Uitspraak
[woonplaats].
1 juli 1982.
Hoge Raad
In deze zaak heeft de Hoge Raad op 1 juli 1982 uitspraak gedaan in een cassatieberoep tegen een arrest van het Gerechtshof te Amsterdam. De verdachte was veroordeeld voor dood door schuld in het verkeer, waarbij hij betrokken was bij een aanrijding op 27 december 1979 te Amsterdam. De verdachte reed met een vrachtauto door een rood verkeerslicht en botste met een personenauto, waarbij de bestuurder van de personenauto, [slachtoffer], om het leven kwam. De Hoge Raad behandelde twee middelen van cassatie die door de verdachte waren ingediend. Het eerste middel betrof een verzuim van vormen en de vraag of het bewezen verklaarde feit, dat [slachtoffer] als gevolg van de botsing was overleden, uit de gebezigde bewijsmiddelen kon worden afgeleid. Het tweede middel betrof de vraag of de verdachte daadwerkelijk door rood licht had gereden.

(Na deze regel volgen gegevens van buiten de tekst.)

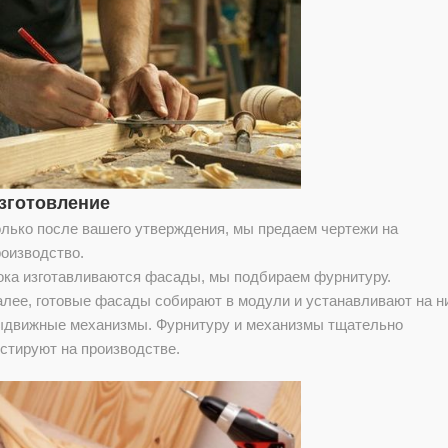
зготовление
олько после вашего утверждения, мы предаем чертежи на
роизводство.
ока изготавливаются фасады, мы подбираем фурнитуру.
алее, готовые фасады собирают в модули и устанавливают на н
ыдвижные механизмы. Фурнитуру и механизмы тщательно
стируют на производстве.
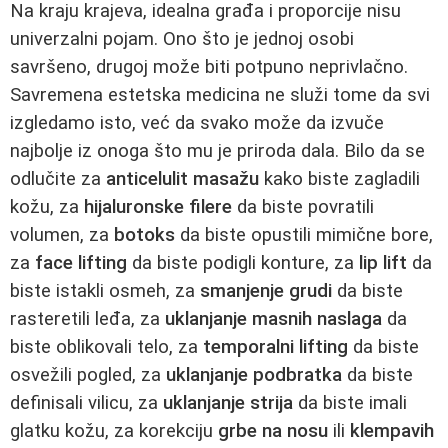
Na kraju krajeva, idealna građa i proporcije nisu
univerzalni pojam. Ono što je jednoj osobi
savršeno, drugoj može biti potpuno neprivlačno.
Savremena estetska medicina ne služi tome da svi
izgledamo isto, već da svako može da izvuče
najbolje iz onoga što mu je priroda dala. Bilo da se
odlučite za
anticelulit masažu
kako biste zagladili
kožu, za
hijaluronske filere
da biste povratili
volumen, za
botoks
da biste opustili mimične bore,
za
face lifting
da biste podigli konture, za
lip lift
da
biste istakli osmeh, za
smanjenje grudi
da biste
rasteretili leđa, za
uklanjanje masnih naslaga
da
biste oblikovali telo, za
temporalni lifting
da biste
osvežili pogled, za
uklanjanje podbratka
da biste
definisali vilicu, za
uklanjanje strija
da biste imali
glatku kožu, za korekciju
grbe na nosu
ili
klempavih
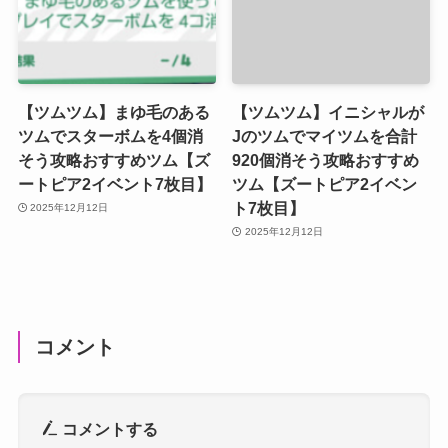
【ツムツム】まゆ毛のある
【ツムツム】イニシャルが
ツムでスターボムを4個消
Jのツムでマイツムを合計
そう攻略おすすめツム【ズ
920個消そう攻略おすすめ
ートピア2イベント7枚目】
ツム【ズートピア2イベン
ト7枚目】
2025年12月12日
2025年12月12日
コメント
コメントする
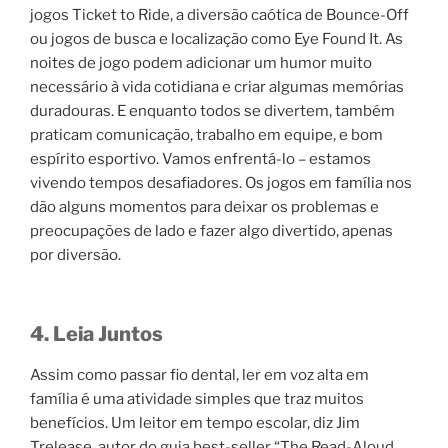
jogos Ticket to Ride, a diversão caótica de Bounce-Off
ou jogos de busca e localização como Eye Found It. As
noites de jogo podem adicionar um humor muito
necessário à vida cotidiana e criar algumas memórias
duradouras. E enquanto todos se divertem, também
praticam comunicação, trabalho em equipe, e bom
espírito esportivo. Vamos enfrentá-lo – estamos
vivendo tempos desafiadores. Os jogos em família nos
dão alguns momentos para deixar os problemas e
preocupações de lado e fazer algo divertido, apenas
por diversão.
4. Leia Juntos
Assim como passar fio dental, ler em voz alta em
família é uma atividade simples que traz muitos
benefícios. Um leitor em tempo escolar, diz Jim
Trelease, autor do guia best-seller “The Read-Aloud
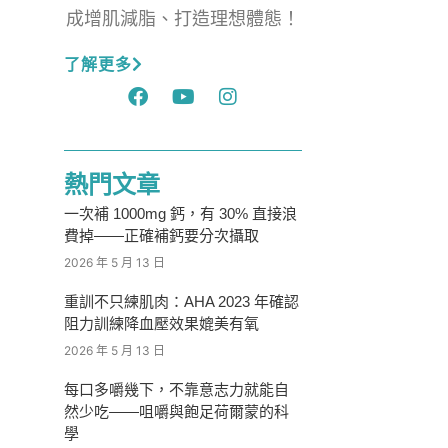
成增肌減脂、打造理想體態！
了解更多
熱門文章
一次補 1000mg 鈣，有 30% 直接浪
費掉——正確補鈣要分次攝取
2026 年 5 月 13 日
重訓不只練肌肉：AHA 2023 年確認
阻力訓練降血壓效果媲美有氧
2026 年 5 月 13 日
每口多嚼幾下，不靠意志力就能自
然少吃——咀嚼與飽足荷爾蒙的科
學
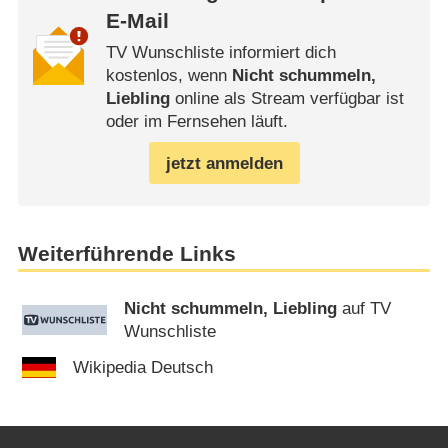
E-Mail
TV Wunschliste informiert dich
kostenlos, wenn
Nicht schummeln,
Liebling
online als Stream verfügbar ist
oder im Fernsehen läuft.
jetzt anmelden
Weiterführende Links
Nicht schummeln, Liebling
auf TV
Wunschliste
Wikipedia Deutsch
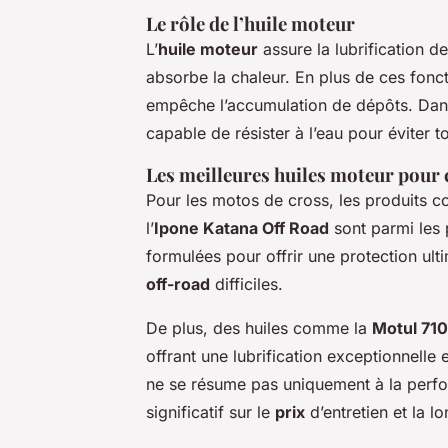
Le rôle de l’huile moteur
L’
huile moteur
assure la lubrification de
absorbe la chaleur. En plus de ces fonct
empêche l’accumulation de dépôts. Dans 
capable de résister à l’eau pour éviter 
Les meilleures huiles moteur pour
Pour les motos de cross, les produits 
l’
Ipone Katana Off Road
sont parmi les
formulées pour offrir une protection u
off-road
difficiles.
De plus, des huiles comme la
Motul 710
offrant une lubrification exceptionnelle 
ne se résume pas uniquement à la perfo
significatif sur le
prix
d’entretien et la l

De Hoge Raad oordeelde dat het Hof terecht had vastgesteld dat de verdachte redelijkerwijs had kunnen en moeten stoppen voor de stopstreep, ook al was het verkeerslicht op enige afstand van de stopstreep nog niet op rood gesprongen. De Hoge Raad concludeerde dat de middelen niet tot cassatie konden leiden en dat er geen grond was voor ambtshalve vernietiging van het arrest van het Hof. De uitspraak van het Hof werd derhalve bevestigd, en het beroep werd verworpen. De zaak benadrukt de noodzaak van zorgvuldige bewijsvoering in verkeerszaken en de interpretatie van verkeersregels in relatie tot de omstandigheden van het ongeval.